Elio delle Storie tese si cala nella lirica per ‘Il Re Nudo’

L'opera lirica al Teatro Nazionale dal 20 al 31 marzo

Il 20 marzo al Teatro Nazionale di Roma debutterà la rivisitazione dell’opera tratta dal testo del 1934 di Evgenij Schwarz "Il Re Nudo". L’autore è Luca Lombardi, a cui è stata affidata la produzione dell’opera, ha deciso di stupire gli amanti della lirica classica scegliendo come protagonista Elio, all’anagrafe Stefano Belisari, leader del gruppo Elio e le Storie Tese, cantore della Terra dei cachi, del resto Elio è perfettamente attrezzato per affrontarla, poiché nasce musicista «serio» con tanto di diploma in flauto al Conservatorio. Un saggio della sua versatilità lo aveva dato debuttando alla Scala di Milano come voce recitante di uno spettacolo per un ciclo pomeridiano dedicato a giovani e anziani.

Lombardi ha scelto il carismatico Elio per almeno due buone ragioni. "La prima: Voglio una voce musicalmente ineccepibile ma non impostata, insomma non voglio un cantante lirico.
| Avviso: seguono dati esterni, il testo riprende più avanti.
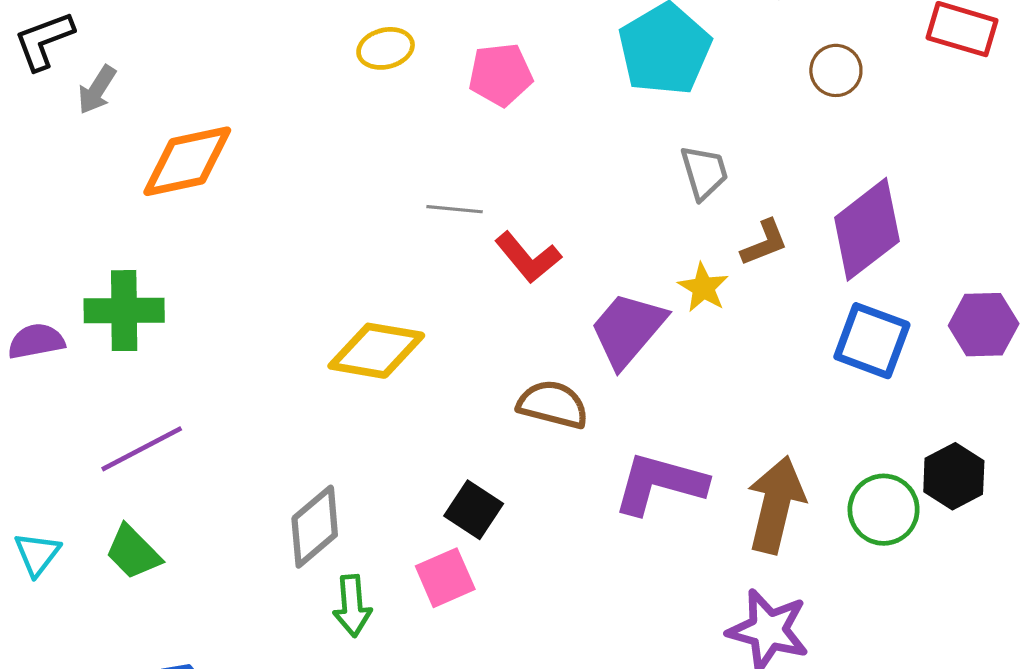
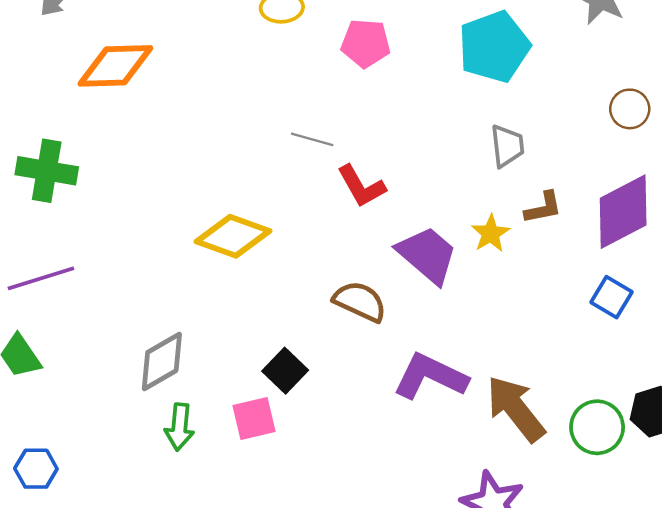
brown circle: (836, 70) -> (630, 109), moved
purple trapezoid: (628, 329) -> (427, 255), turned 80
blue square: (872, 341) -> (612, 297), size x0.7
brown arrow: (776, 505) -> (516, 409), turned -62

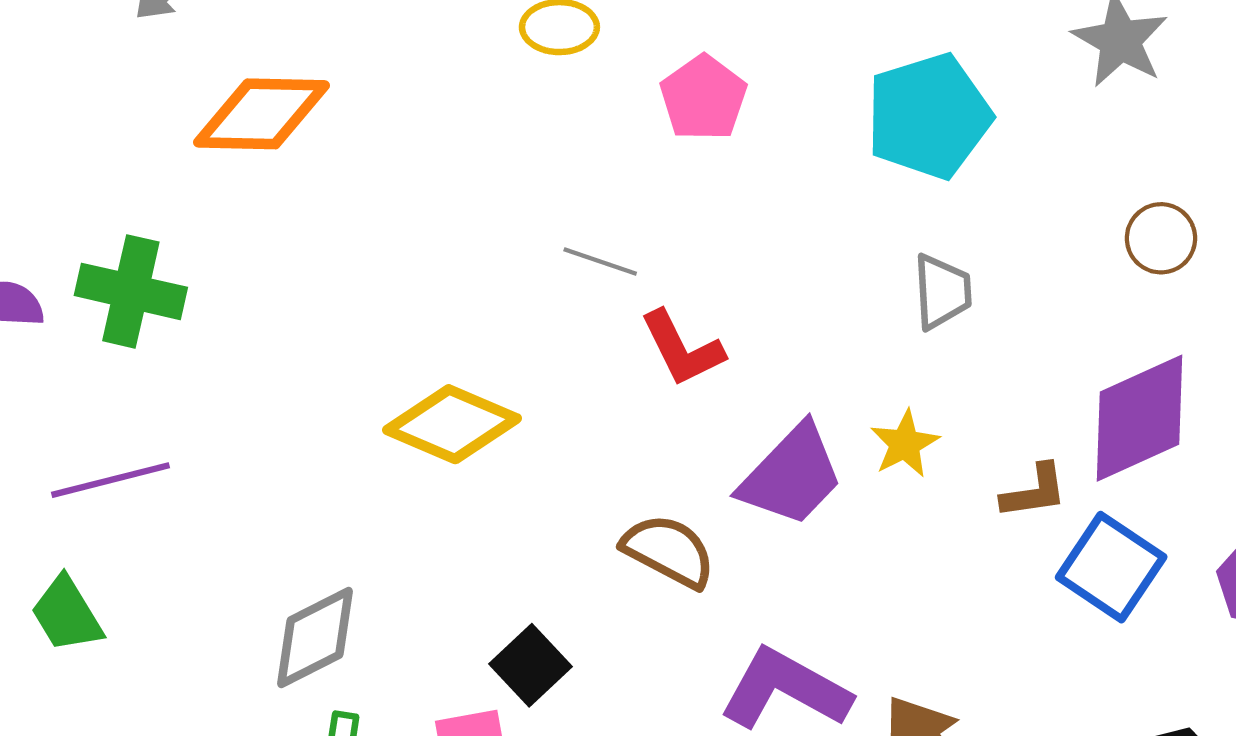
pink pentagon: (366, 43) -> (703, 98), turned 30
brown L-shape: (543, 208) -> (1034, 491), moved
purple trapezoid: (427, 255) -> (791, 475), turned 90
blue square: (612, 297) -> (1111, 567), size x1.4

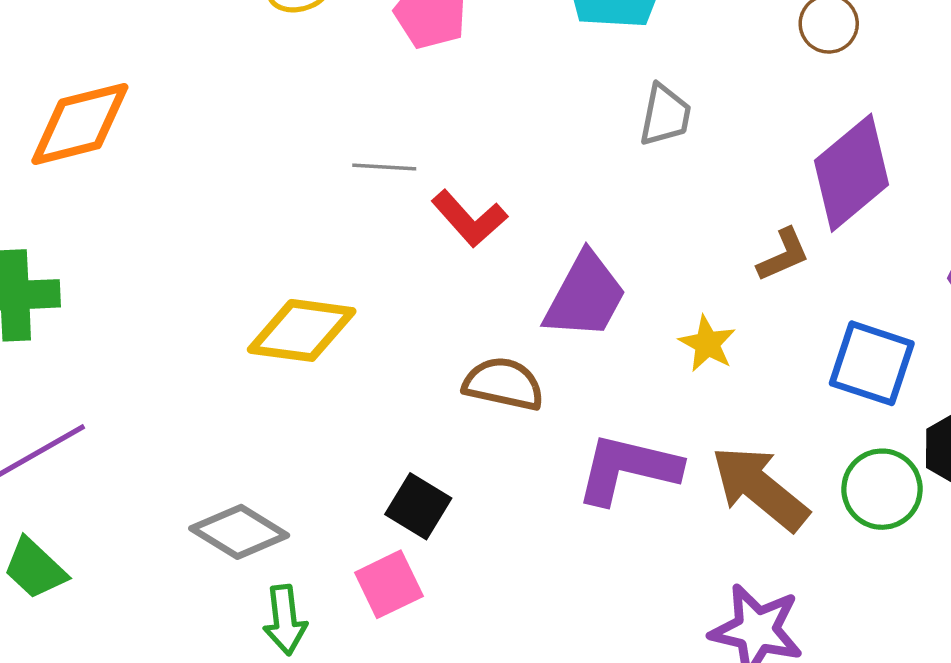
gray trapezoid: (942, 292) -> (665, 115), turned 30
yellow star: (905, 444) -> (707, 344), moved
blue square: (1111, 567) -> (872, 363), moved
gray diamond: (315, 637) -> (239, 532), turned 74

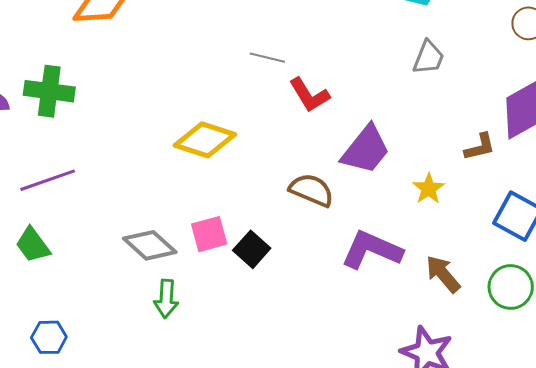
brown arrow: (760, 488) -> (443, 274), size x0.7
pink square: (389, 584) -> (209, 234), moved

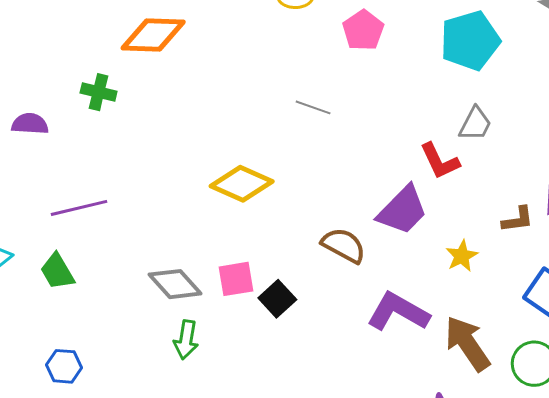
green cross: (49, 91) -> (99, 92), moved, size x0.7
red L-shape: (309, 95) -> (440, 161), moved
brown arrow: (443, 274) -> (467, 344), size x1.4

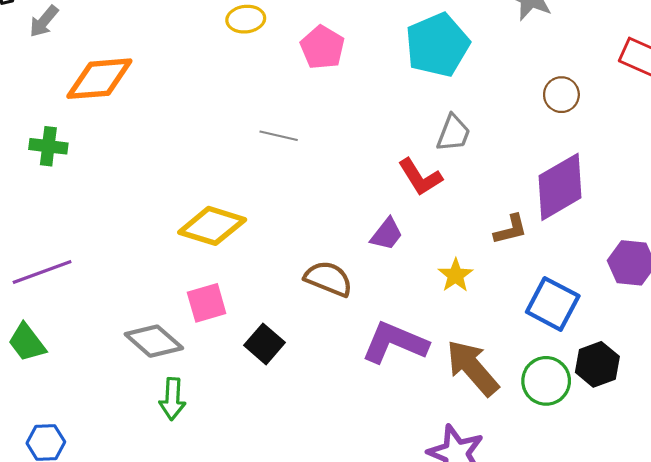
purple trapezoid: (402, 210) -> (387, 234), size x0.6
pink square: (236, 279) -> (207, 303), moved

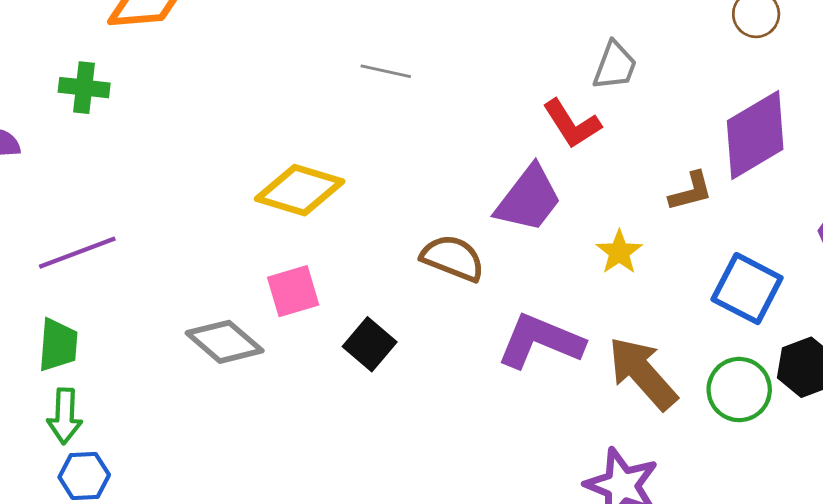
purple trapezoid: (387, 234) -> (529, 199), size x1.6
green trapezoid: (27, 342) -> (58, 345), turned -138
green arrow: (172, 399) -> (65, 416), moved

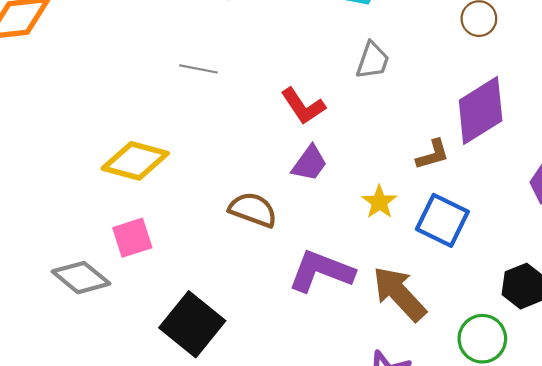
red L-shape: (572, 124) -> (303, 106), moved
purple trapezoid: (529, 199) -> (309, 163), size x0.7
blue square: (747, 289) -> (442, 220), moved
black square: (370, 344) -> (192, 324), moved, size x1.6
green circle: (739, 390) -> (482, 339), moved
Del resto, ho ascoltato Elio cantare L’opera da tre soldi ed era bravissimo. Seconda ragione: Elio riesce a rendere concreto l’umorismo. È ricercato ma diretto, divertente ma profondo.
Il suo personaggio si chiamerà come lui: Elio. E agirà insieme a un amico alter ego. Di nome, ovviamente, Gabalo".

Direttore sarà Enrique Mazzola, mentre la regia è affidata a Dmitrij Bertman fondatore e direttore artistico del Teatro Helikon Opera di Mosca. Al fianco di Elio, un bravo gruppo di cantanti estranei ai canoni standard: Sonia Visentin, Sabuki Formaggio, Paolo Coni e Nicjolas Isherwood. La regia è di Dmitri Bertman, regista russo tra i più rinomati del teatro contemporaneo, fondatore e direttore artistico del Teatro Helikon Opera di Mosca.

La storia (ispirata a una favola di Andersen) racconta del meraviglioso vestito nuovo del Re che solo gli onesti e gli intelligenti riescono a vedere. Elio impersona il porcaro che si innamora della Principessa e che, insieme al suo compare Gabalo, va alla corte di re Teodorom spacciandosi per stilista alla moda e beffando, con un elegantissimo guanto, il Re e tutti i suoi sudditi servili e adulatori. Entuasiasta di questa nuova sfida artistica, Elio ha dichiarato: "So bene che per me è una sorta di salto nel vuoto, ma mi piace proprio per questo. Voglio esperienze forti, non sopporto di rifare ogni anno le stesse cose, anche se sono interessanti".

Lombardi, classe ’45, compositore «serissimo», di cui ieri l’altro ha debuttato con successo Terra, un ampio brano per grande orchestra commissionato dalla Sinfonica Nazionale della Rai, e già autore di tre opere (l’ultima s’intitola Prospero ed è tratta dalla Tempesta di Shakespeare). Lombardi per Elio, Storie tese questa volta comprese, ha già scritto due canzoni, entrambe su testi del poliedrico Belisari. Titoli curiosi (come tutto, in questa storia): Criceto e Zanzara. Adesso, però, si tratta di un’opera da camera, commissionata dall’Opera di Roma. Insieme a Lombardi, il libretto è stato scritto da Sandro Cappelletto e la produzione si annuncia di gran lusso, con la regia di Dimitri Bertman e una probabile coproduzione con il Mariinskij di Pietroburgo.